» WHAT IS EXPECTED: Please transcribe exactly the lines from the one containing "かさを感じることができるでしょう。特に、腸もみを試" through the end of the records below, both included, and nothing else.

» EXERCISE MATERIALS:
[Start of section]
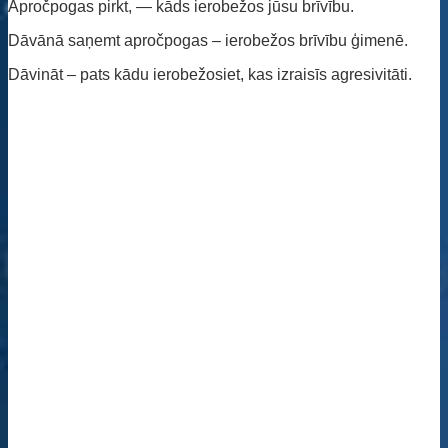
Apročpogas pirkt, — kāds ierobežos jūsu brīvību.
Dāvānā saņemt apročpogas – ierobežos brīvību ģimenē.
Dāvināt – pats kādu ierobežosiet, kas izraisīs agresivitāti.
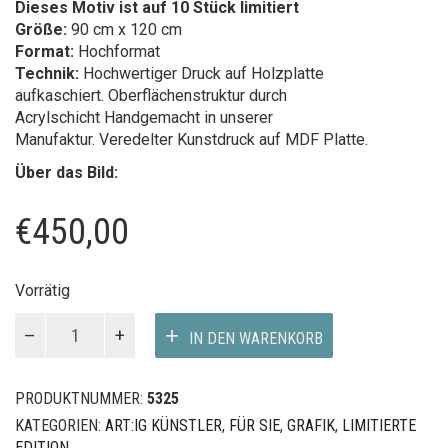
Dieses Motiv ist auf 10 Stück limitiert
Größe:
90 cm x 120 cm
Format:
Hochformat
Technik:
Hochwertiger Druck auf Holzplatte
aufkaschiert. Oberflächenstruktur durch
Acrylschicht Handgemacht in unserer
Manufaktur. Veredelter Kunstdruck auf MDF Platte.
Über das Bild:
€
450,00
Vorrätig
KATE
IN DEN WARENKORB
MOSS
Menge
PRODUKTNUMMER:
5325
KATEGORIEN:
ART:IG KÜNSTLER
,
FÜR SIE
,
GRAFIK
,
LIMITIERTE
EDITION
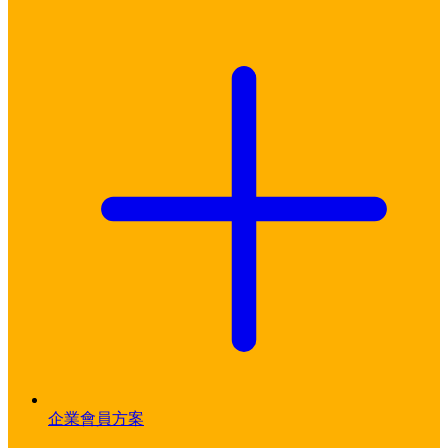
企業會員方案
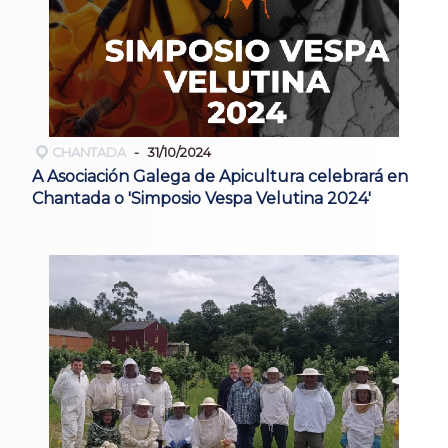
CHANTADA
31/10/2024
A Asociación Galega de Apicultura celebrará en
Chantada o 'Simposio Vespa Velutina 2024'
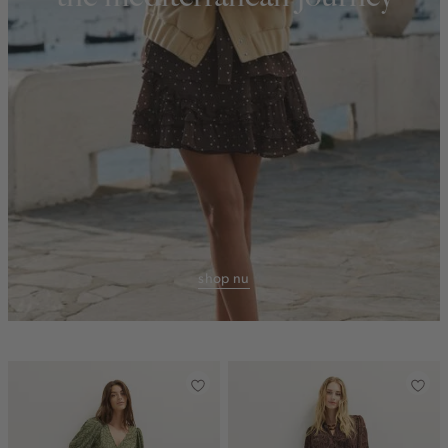
shop nu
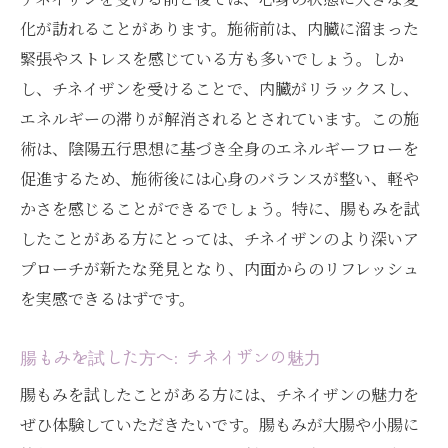
化が訪れることがあります。施術前は、内臓に溜まった
緊張やストレスを感じている方も多いでしょう。しか
し、チネイザンを受けることで、内臓がリラックスし、
エネルギーの滞りが解消されるとされています。この施
術は、陰陽五行思想に基づき全身のエネルギーフローを
促進するため、施術後には心身のバランスが整い、軽や
かさを感じることができるでしょう。特に、腸もみを試
したことがある方にとっては、チネイザンのより深いア
プローチが新たな発見となり、内面からのリフレッシュ
を実感できるはずです。
腸もみを試した方へ: チネイザンの魅力
腸もみを試したことがある方には、チネイザンの魅力を
ぜひ体験していただきたいです。腸もみが大腸や小腸に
[End of section]
» RESULT OF THIS EXERCISE:
かさを感じることができるでしょう。特に、腸もみを試
したことがある方にとっては、チネイザンのより深いア
プローチが新たな発見となり、内面からのリフレッシュ
を実感できるはずです。
腸もみを試した方へ: チネイザンの魅力
腸もみを試したことがある方には、チネイザンの魅力を
ぜひ体験していただきたいです。腸もみが大腸や小腸に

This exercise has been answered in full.